• [Dataset entries]
※

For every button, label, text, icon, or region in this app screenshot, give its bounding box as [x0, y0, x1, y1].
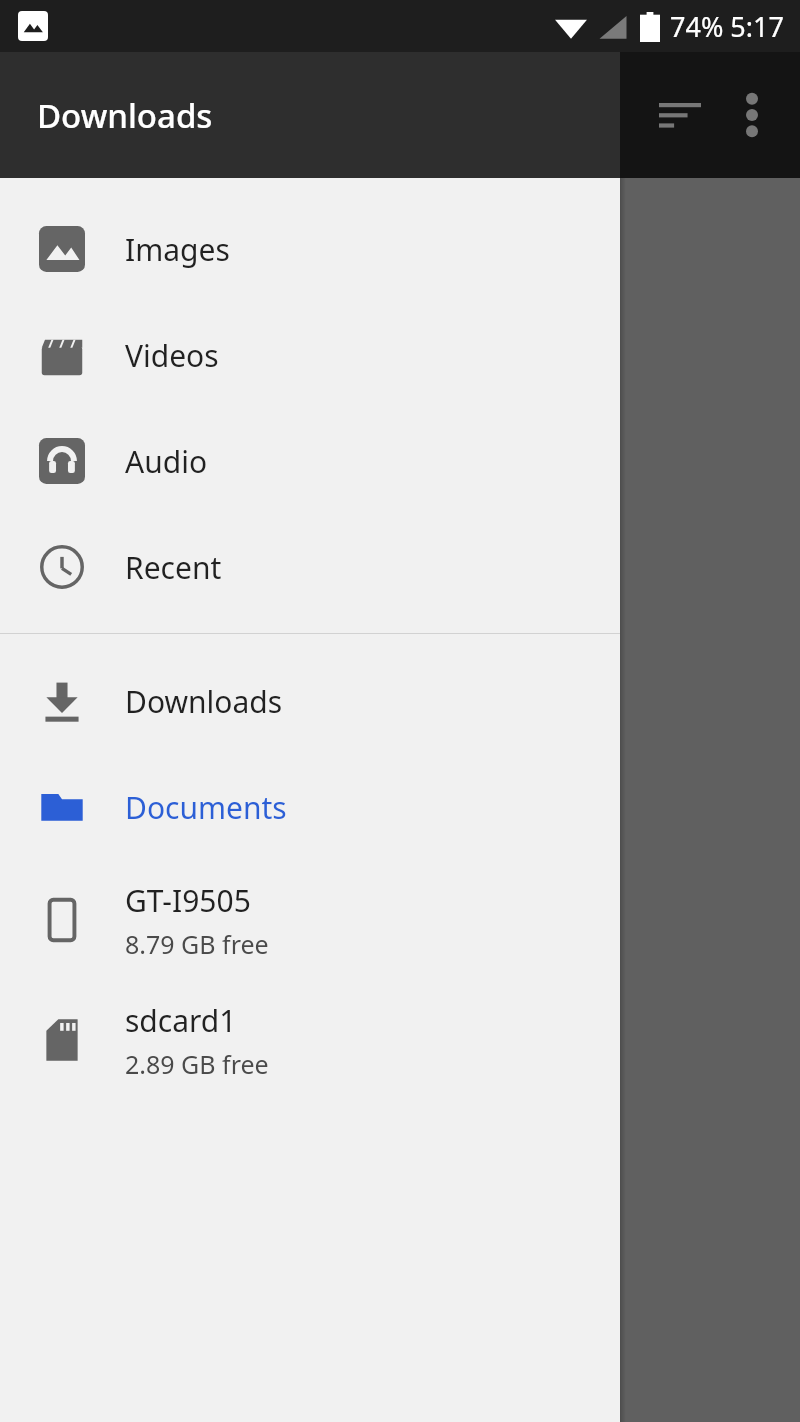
staticText: 2.89 GB free — [125, 1047, 269, 1081]
button[interactable]: Downloads — [0, 648, 620, 754]
staticText: Audio — [125, 441, 208, 482]
staticText: 74% 5:17 — [670, 8, 784, 45]
button[interactable]: sdcard1 — [0, 980, 620, 1100]
button[interactable]: Audio — [0, 408, 620, 514]
staticText: 8.79 GB free — [125, 927, 269, 961]
staticText: Downloads — [37, 93, 213, 138]
staticText: Recent — [125, 547, 222, 588]
button[interactable]: Videos — [0, 302, 620, 408]
staticText: GT-I9505 — [125, 880, 251, 921]
button[interactable]: Images — [0, 196, 620, 302]
staticText: Videos — [125, 335, 219, 376]
staticText: Downloads — [125, 681, 283, 722]
staticText: sdcard1 — [125, 1000, 237, 1041]
button[interactable]: GT-I9505 — [0, 860, 620, 980]
button[interactable]: Documents — [0, 754, 620, 860]
button[interactable]: Recent — [0, 514, 620, 620]
staticText: Documents — [125, 787, 287, 828]
staticText: Images — [125, 229, 230, 270]
button[interactable]: More options — [716, 79, 788, 151]
button[interactable]: Sort — [644, 79, 716, 151]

※

• [ACTIVITY]
Only lines containing the word "Images" should appear in the answer, and every such line from the records above must be there.

• [RESULT OF THE TASK]
button[interactable]: Images — [0, 196, 620, 302]
staticText: Images — [125, 229, 230, 270]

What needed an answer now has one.